The Press and the Current Middle East Crisis

The flames of rage and change sweep all across the Middle East. Some watch with horror, some with hope, almost all with utter surprise. The inevitable blame game is In full force, as to how the public was kept in the dark about the gathering storm. The usual suspects are leaders and intelligence agencies, who are subjected for ridicule for their failure to predict the tidal wave.

And what about the press? Can the Seventh Kingdom wash its hands of responsibility? I, for one, don't think so. The American press is exposed, yet again, for its basic flaws in dealing with a foreign crisis of such magnitude.

Some of these flaws are structural weaknesses, some are issues of cross-cultural communications, and some are concerned with terminology, content and political narrative. To start with, there are not enough American correspondents overseas -- and definitely not in the Middle East. This has been a problem for many years, clearly aggravated by the recent financial meltdown. The institution of foreign correspondence has lost a lot of its charm and attraction, consequently creating neglected trouble spots. No wonder that much of the reporting of the current crisis in some Middle East countries is performed by hastily assigned correspondents, and read like Monday morning quarterbacking.

Many of the correspondents do not command the local languages, an essential requirement if they are to cover all social strata. Gisa, Heliopolis and Zamalek are nice, western-style neighborhoods of Cairo, but they are just one face, interesting, but not overwhelmingly reflective of the true pulse of life in the huge capital. The same was in the case of Tehran prior to the Islamic Revolution. North Tehran was one side of the city, south Tehran quite another. The same refers to Beirut, where the Sh'ii Dahia and the stylish Hamra are complete opposites.

Add up to all that, the obvious restrictions imposed by so many Middle East regimes on the foreign correspondents, and the picture emerging is very discouraging.

Cross-cultural communications is a tricky issue in the best of times, all the more so In times of crisis. Many foreign correspondents bring to the plate their deeply entrenched preconceived notions about culture, society and political discourse and use them indiscriminately in their coverage of the Middle East, and with that, their coverage loses much of its effectiveness.

For example, the word secular has different connotations in English and Arabic. I challenge American correspondents based in the Middle East to provide us with even one instance, when President Mubarak, King Abdallah of Jordan, King Muhammad of Morocco, President Abbas of the Palestinian Authority, or even Bashar Asad of Syria refer to themselves as "secular."

The first to bring such statement should be entitled to a Pulitzer prize. My recommendation, for whatever it's worth...

Then there is the question of what is the Middle East crisis. The almost exclusive emphasis of the press is on the Israeli-Palestinian situation being the focal point of the Middle East problems, hence the one issue whose solution is the key to regional stability and prosperity. For that to happen, pressure has to be brought to bear on Israel, especially on the issue of settlements, and with that the bells of peace will start ringing. So simple, so clear, so politically correct and so superficial.

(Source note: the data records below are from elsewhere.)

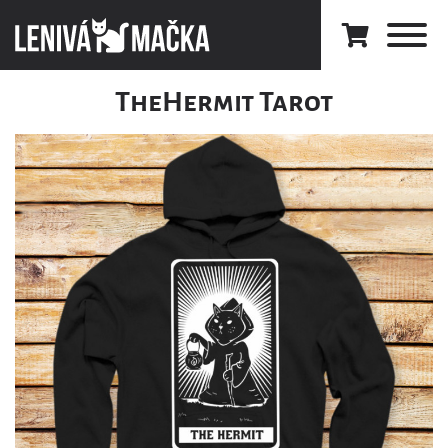
TheHermit Tarot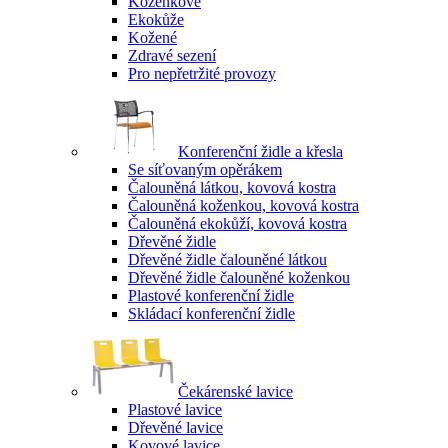
Koženkové
Ekokůže
Kožené
Zdravé sezení
Pro nepřetržité provozy
Konferenční židle a křesla
Se síťovaným opěrákem
Čalouněná látkou, kovová kostra
Čalouněná koženkou, kovová kostra
Čalouněná ekokůží, kovová kostra
Dřevěné židle
Dřevěné židle čalouněné látkou
Dřevěné židle čalouněné koženkou
Plastové konferenční židle
Skládací konferenční židle
Čekárenské lavice
Plastové lavice
Dřevěné lavice
Kovové lavice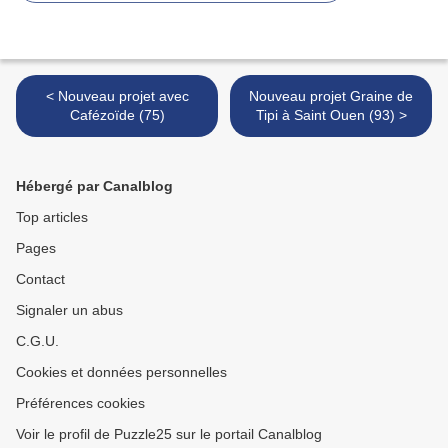
< Nouveau projet avec
Nouveau projet Graine de
Cafézoïde (75)
Tipi à Saint Ouen (93) >
Hébergé par Canalblog
Top articles
Pages
Contact
Signaler un abus
C.G.U.
Cookies et données personnelles
Préférences cookies
Voir le profil de Puzzle25 sur le portail Canalblog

The almost obsessive discussion of this issue is in sharp contrast to the lack of discussion of other explosive time bombs, such as the issues of oppression, deprivation, neglect , poverty and educational and scientific backwardness. Exactly the issues that have triggered the current mayhem.

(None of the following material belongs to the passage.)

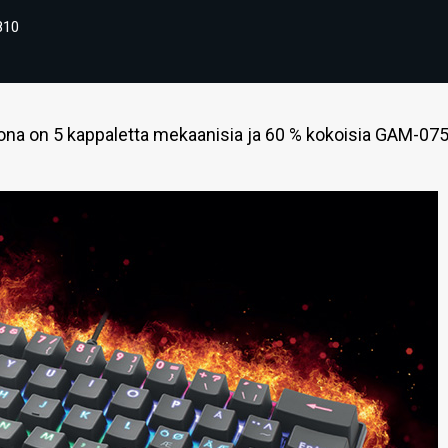
810
tona on 5 kappaletta mekaanisia ja 60 % kokoisia GAM-075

Even the most effective search committee will be unable to find these crucial subjects covered by the press, and not because there isn't any accessible information. As of 2003, the UN publishes a yearly report on the status of human development in the Arab world, compiled by Arab scholars. These reports provide us a very depressing state of affairs, one which became even worse in 2009.

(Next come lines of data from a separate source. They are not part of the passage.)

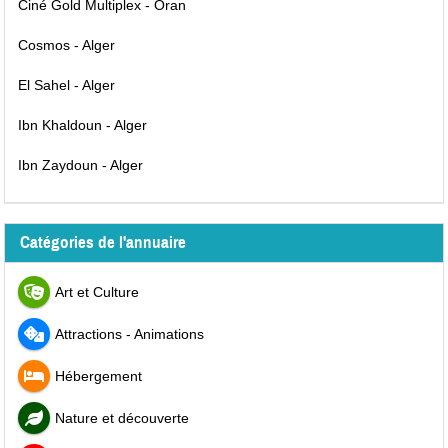
Ciné Gold Multiplex - Oran
Cosmos - Alger
El Sahel - Alger
Ibn Khaldoun - Alger
Ibn Zaydoun - Alger
Catégories de l'annuaire
Art et Culture
Attractions - Animations
Hébergement
Nature et découverte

These reports have never been the most favorite reading material of the Arab leaders, and it is clear why. But the press? Who stops them from doing it, and digging ever deeper to the root causes of the rage that has engulfed the Arab world?

They can still do it, in fact, they are bound to do it, if they wish to maintain their professional credibility.

The crisis is just nearing the end of the beginning, far from the beginning of the end. So, the press still has the time to live up to the expectations of the public and save its reputation.